## TASK ITEM
Gather all lines in the records below that include the word "hasandan".

[Document understanding data]
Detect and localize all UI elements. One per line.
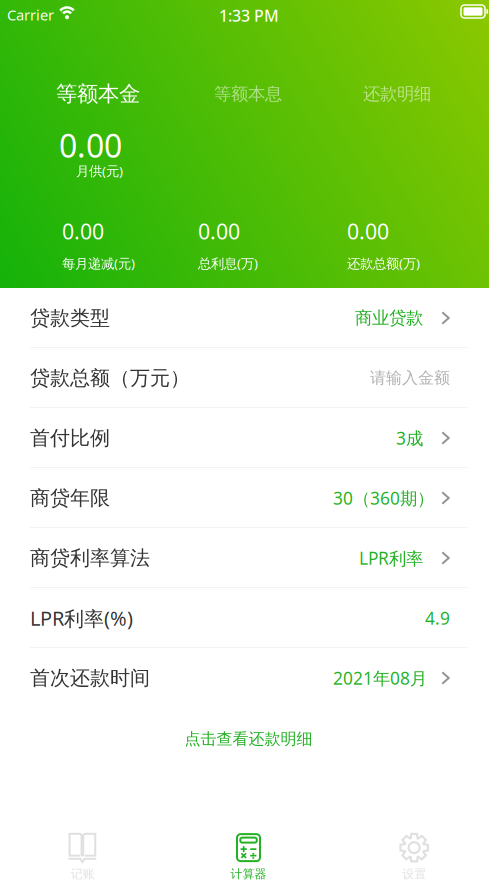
staticText: 商业贷款 <box>355 307 423 329</box>
button[interactable]: 等额本金 <box>23 81 173 107</box>
button[interactable]: LPR利率(%) <box>0 588 489 648</box>
staticText: 请输入金额 <box>370 368 450 388</box>
staticText: 0.00 <box>59 124 122 166</box>
button[interactable]: 还款明细 <box>322 81 472 107</box>
staticText: 商贷年限 <box>30 486 110 510</box>
button[interactable]: 计算器 <box>166 833 331 881</box>
button[interactable]: 商贷年限 <box>0 468 489 528</box>
button[interactable]: 贷款总额（万元） <box>0 348 489 408</box>
staticText: 2021年08月 <box>333 666 427 690</box>
staticText: 首付比例 <box>30 426 110 450</box>
staticText: 1:33 PM <box>219 5 279 26</box>
staticText: 等额本息 <box>214 83 282 105</box>
staticText: 设置 <box>402 867 426 881</box>
button[interactable]: 首付比例 <box>0 408 489 468</box>
staticText: 0.00 <box>62 217 104 245</box>
staticText: 首次还款时间 <box>30 666 150 690</box>
staticText: 总利息(万) <box>198 254 258 272</box>
staticText: 贷款总额（万元） <box>30 366 190 390</box>
button[interactable]: 商贷利率算法 <box>0 528 489 588</box>
button[interactable]: 贷款类型 <box>0 288 489 348</box>
button[interactable]: 等额本息 <box>173 81 323 107</box>
staticText: 4.9 <box>425 606 450 630</box>
staticText: 30（360期） <box>333 486 434 510</box>
button[interactable]: 首次还款时间 <box>0 648 489 708</box>
staticText: 记账 <box>71 867 95 881</box>
staticText: 商贷利率算法 <box>30 546 150 570</box>
staticText: 每月递减(元) <box>62 254 135 272</box>
staticText: 还款总额(万) <box>347 254 420 272</box>
staticText: Carrier <box>7 5 54 24</box>
staticText: 0.00 <box>347 217 389 245</box>
staticText: 点击查看还款明细 <box>184 729 312 749</box>
staticText: 还款明细 <box>363 83 431 105</box>
button[interactable]: 设置 <box>331 833 497 881</box>
staticText: 0.00 <box>198 217 240 245</box>
staticText: LPR利率 <box>359 546 423 570</box>
button[interactable]: 点击查看还款明细 <box>0 726 497 752</box>
staticText: 计算器 <box>230 867 266 881</box>
staticText: 3成 <box>396 426 423 450</box>
staticText: 贷款类型 <box>30 306 110 330</box>
staticText: 等额本金 <box>56 81 140 107</box>
button[interactable]: 记账 <box>0 833 166 881</box>
staticText: 月供(元) <box>76 162 123 180</box>
staticText: LPR利率(%) <box>30 605 133 631</box>
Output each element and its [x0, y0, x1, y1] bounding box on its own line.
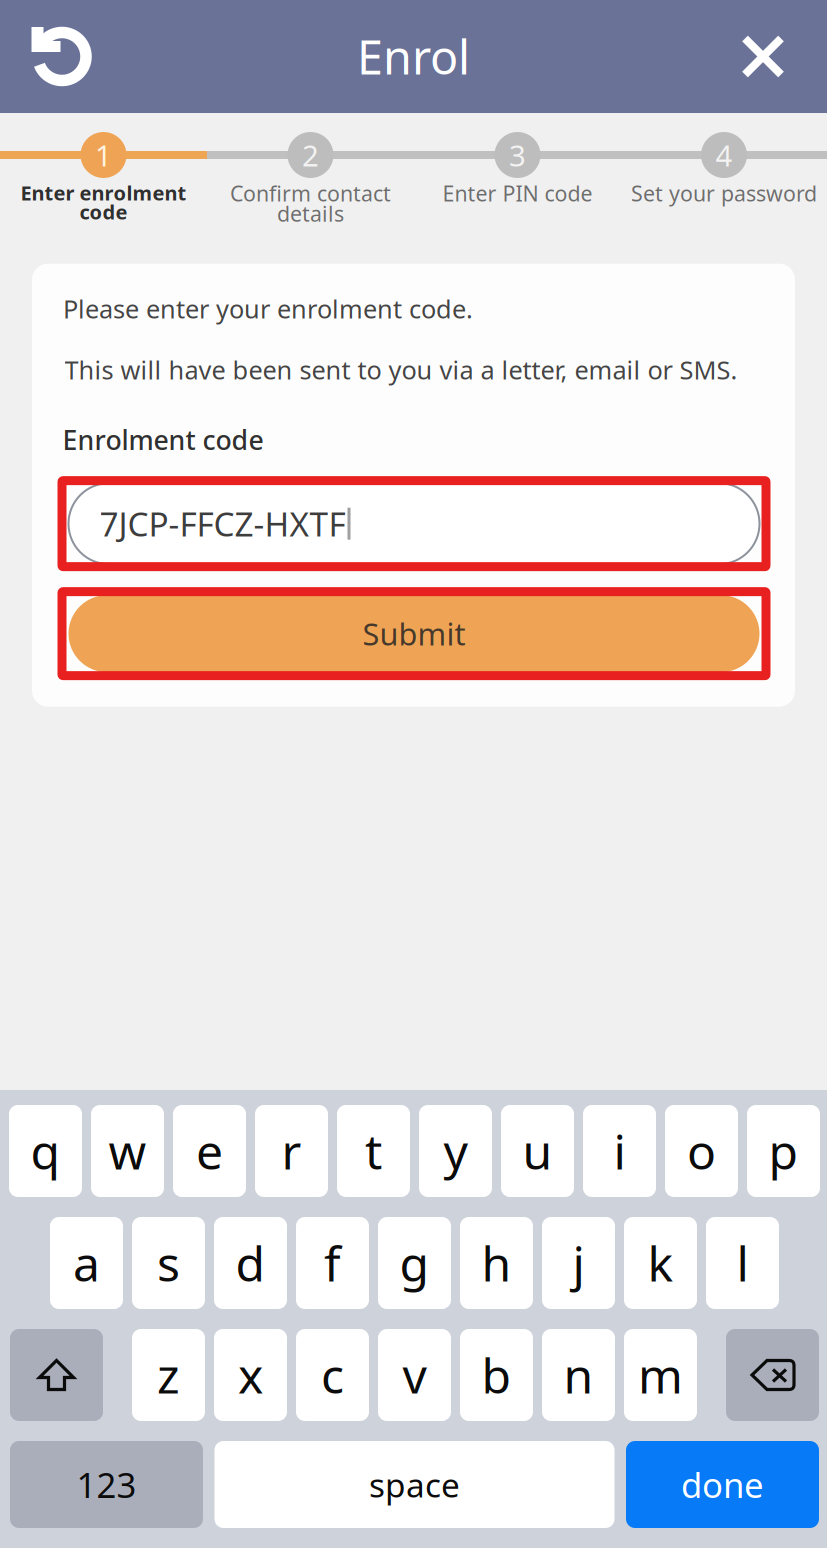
button[interactable]: i	[583, 1105, 656, 1197]
staticText: c	[321, 1343, 344, 1407]
button[interactable]: x	[214, 1329, 287, 1421]
staticText: g	[400, 1231, 430, 1295]
staticText: t	[365, 1119, 382, 1183]
button[interactable]: g	[378, 1217, 451, 1309]
staticText: 2	[302, 136, 319, 174]
button[interactable]: 123	[10, 1441, 203, 1528]
button[interactable]: j	[542, 1217, 615, 1309]
button[interactable]: e	[173, 1105, 246, 1197]
staticText: o	[687, 1119, 716, 1183]
button[interactable]: l	[706, 1217, 779, 1309]
staticText: s	[157, 1231, 180, 1295]
staticText: i	[614, 1119, 626, 1183]
staticText: y	[444, 1119, 468, 1183]
button[interactable]: w	[91, 1105, 164, 1197]
staticText: u	[522, 1119, 552, 1183]
staticText: 123	[76, 1462, 136, 1508]
staticText: e	[196, 1119, 223, 1183]
staticText: Enter PIN code	[442, 179, 592, 207]
button[interactable]: y	[419, 1105, 492, 1197]
staticText: Set your password	[631, 179, 817, 207]
staticText: 3	[509, 136, 526, 174]
button[interactable]: Submit	[58, 587, 770, 680]
staticText: b	[482, 1343, 512, 1407]
staticText: j	[572, 1231, 584, 1295]
button[interactable]: p	[747, 1105, 820, 1197]
button[interactable]: v	[378, 1329, 451, 1421]
button[interactable]: r	[255, 1105, 328, 1197]
button[interactable]: a	[50, 1217, 123, 1309]
button[interactable]: n	[542, 1329, 615, 1421]
staticText: v	[402, 1343, 426, 1407]
staticText: d	[236, 1231, 266, 1295]
staticText: 1	[95, 136, 112, 174]
button[interactable]: u	[501, 1105, 574, 1197]
staticText: h	[482, 1231, 512, 1295]
button[interactable]: space	[214, 1441, 614, 1528]
button[interactable]: q	[9, 1105, 82, 1197]
staticText: 7JCP-FFCZ-HXTF	[100, 502, 346, 546]
staticText: code	[80, 198, 128, 225]
button[interactable]: m	[624, 1329, 697, 1421]
button[interactable]: d	[214, 1217, 287, 1309]
staticText: x	[238, 1343, 263, 1407]
staticText: 4	[716, 136, 732, 174]
staticText: This will have been sent to you via a le…	[64, 353, 738, 386]
staticText: Submit	[362, 613, 466, 654]
staticText: m	[638, 1343, 683, 1407]
button[interactable]: Delete	[726, 1329, 819, 1421]
staticText: done	[681, 1462, 764, 1508]
button[interactable]: h	[460, 1217, 533, 1309]
staticText: Enter enrolment	[20, 179, 186, 206]
button[interactable]: k	[624, 1217, 697, 1309]
staticText: Confirm contact	[230, 179, 391, 207]
staticText: p	[768, 1119, 798, 1183]
staticText: Please enter your enrolment code.	[63, 292, 473, 325]
staticText: w	[108, 1119, 146, 1183]
button[interactable]: done	[626, 1441, 819, 1528]
button[interactable]: Close	[699, 0, 827, 113]
staticText: n	[564, 1343, 594, 1407]
button[interactable]: t	[337, 1105, 410, 1197]
staticText: r	[282, 1119, 302, 1183]
staticText: space	[369, 1462, 460, 1507]
staticText: k	[648, 1231, 674, 1295]
staticText: f	[324, 1231, 341, 1295]
button[interactable]: Back	[0, 0, 124, 113]
staticText: Enrolment code	[62, 422, 264, 458]
button[interactable]: f	[296, 1217, 369, 1309]
staticText: l	[736, 1231, 748, 1295]
button[interactable]: o	[665, 1105, 738, 1197]
button[interactable]: Shift	[10, 1329, 103, 1421]
staticText: Enrol	[357, 26, 470, 88]
staticText: details	[277, 199, 344, 228]
button[interactable]: z	[132, 1329, 205, 1421]
staticText: q	[30, 1119, 60, 1183]
button[interactable]: b	[460, 1329, 533, 1421]
staticText: z	[157, 1343, 180, 1407]
button[interactable]: c	[296, 1329, 369, 1421]
button[interactable]: s	[132, 1217, 205, 1309]
staticText: a	[73, 1231, 100, 1295]
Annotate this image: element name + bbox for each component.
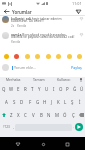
- button[interactable]: L: [62, 95, 69, 108]
- button[interactable]: Ö: [61, 108, 69, 121]
- button[interactable]: Z: [8, 108, 15, 121]
- staticText: asmLa Bonusfood enyuk hasandan olbirkik …: [11, 32, 77, 39]
- staticText: N: [47, 112, 51, 118]
- button[interactable]: Emoji: [76, 53, 82, 59]
- staticText: ,: [13, 125, 14, 129]
- button[interactable]: O: [57, 82, 64, 95]
- button[interactable]: Backspace: [77, 108, 85, 121]
- button[interactable]: J: [48, 95, 55, 108]
- staticText: U: [45, 86, 49, 92]
- button[interactable]: Emoji: [45, 53, 51, 59]
- button[interactable]: K: [55, 95, 62, 108]
- staticText: 11:01: [72, 1, 82, 6]
- staticText: Ö: [63, 112, 67, 118]
- staticText: T: [31, 86, 34, 92]
- staticText: O: [59, 86, 63, 92]
- staticText: Merhaba: [6, 77, 21, 82]
- button[interactable]: ?123: [1, 121, 12, 133]
- button[interactable]: Ü: [78, 82, 85, 95]
- button[interactable]: Emoji: [66, 53, 72, 59]
- button[interactable]: Kullanıcı: [51, 77, 76, 82]
- button[interactable]: Emoji: [24, 53, 30, 59]
- staticText: kullanici_adi hayir tekrar ederim kutlar…: [11, 16, 77, 23]
- staticText: L: [64, 99, 67, 105]
- staticText: .: [73, 125, 74, 129]
- button[interactable]: P: [64, 82, 71, 95]
- staticText: Ç: [72, 112, 75, 118]
- button[interactable]: Emoji: [34, 53, 40, 59]
- staticText: K: [57, 99, 60, 105]
- button[interactable]: Send: [75, 123, 83, 131]
- staticText: X: [17, 112, 20, 118]
- staticText: C: [24, 112, 27, 118]
- button[interactable]: H: [41, 95, 48, 108]
- button[interactable]: Back: [12, 138, 24, 150]
- button[interactable]: D: [18, 95, 26, 108]
- staticText: Tamam: [33, 77, 45, 82]
- button[interactable]: Home: [37, 138, 49, 150]
- button[interactable]: T: [29, 82, 36, 95]
- staticText: Ü: [80, 86, 84, 92]
- staticText: Kullanıcı: [57, 77, 71, 82]
- staticText: Yorumlar: [12, 9, 32, 15]
- button[interactable]: V: [29, 108, 37, 121]
- staticText: Yanıtla: [11, 40, 21, 44]
- button[interactable]: Y: [36, 82, 43, 95]
- staticText: G: [36, 99, 40, 105]
- button[interactable]: M: [53, 108, 61, 121]
- button[interactable]: Like: [78, 16, 84, 22]
- button[interactable]: N: [45, 108, 53, 121]
- staticText: I: [53, 86, 55, 92]
- button[interactable]: Share: [74, 7, 83, 16]
- staticText: Q: [2, 86, 6, 92]
- staticText: Ğ: [73, 86, 77, 92]
- staticText: A: [5, 99, 8, 105]
- staticText: V: [32, 112, 35, 118]
- button[interactable]: Period: [72, 121, 75, 133]
- button[interactable]: E: [15, 82, 22, 95]
- button[interactable]: I: [50, 82, 57, 95]
- button[interactable]: C: [22, 108, 29, 121]
- button[interactable]: F: [26, 95, 34, 108]
- button[interactable]: R: [22, 82, 29, 95]
- button[interactable]: Ğ: [71, 82, 78, 95]
- button[interactable]: Emoji: [3, 53, 9, 59]
- button[interactable]: Recents: [61, 138, 73, 150]
- button[interactable]: Comma: [12, 121, 15, 133]
- button[interactable]: S: [10, 95, 18, 108]
- button[interactable]: W: [8, 82, 15, 95]
- button[interactable]: asmLa Bonusfood enyuk hasandan olbirkik …: [0, 32, 85, 44]
- button[interactable]: kullanici_adi hayir tekrar ederim kutlar…: [0, 16, 85, 28]
- staticText: R: [24, 86, 27, 92]
- button[interactable]: U: [43, 82, 50, 95]
- staticText: E: [17, 86, 20, 92]
- staticText: W: [9, 86, 14, 92]
- button[interactable]: X: [15, 108, 22, 121]
- button[interactable]: A: [2, 95, 10, 108]
- button[interactable]: Ç: [69, 108, 77, 121]
- button[interactable]: Voice input: [76, 77, 85, 82]
- button[interactable]: Like: [78, 32, 84, 38]
- staticText: H: [43, 99, 47, 105]
- button[interactable]: Emoji: [55, 53, 61, 59]
- button[interactable]: Shift: [0, 108, 8, 121]
- button[interactable]: Q: [0, 82, 8, 95]
- button[interactable]: Paylaş: [70, 65, 83, 70]
- staticText: S: [13, 99, 16, 105]
- button[interactable]: G: [34, 95, 41, 108]
- staticText: Y: [38, 86, 41, 92]
- button[interactable]: B: [37, 108, 45, 121]
- staticText: Yorum ekle...: [14, 65, 36, 70]
- button[interactable]: Tamam: [26, 77, 51, 82]
- button[interactable]: Emoji: [13, 53, 19, 59]
- button[interactable]: Back: [2, 7, 11, 16]
- staticText: İ: [79, 99, 81, 105]
- staticText: P: [66, 86, 69, 92]
- button[interactable]: İ: [76, 95, 83, 108]
- staticText: Z: [10, 112, 13, 118]
- button[interactable]: Ş: [69, 95, 76, 108]
- staticText: J: [51, 99, 53, 105]
- staticText: Paylaş: [71, 65, 82, 70]
- button[interactable]: Merhaba: [0, 77, 26, 82]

## ANSWER TO THIS TASK
- staticText: asmLa Bonusfood enyuk hasandan olbirkik …: [11, 32, 77, 39]
- button[interactable]: asmLa Bonusfood enyuk hasandan olbirkik …: [0, 32, 85, 44]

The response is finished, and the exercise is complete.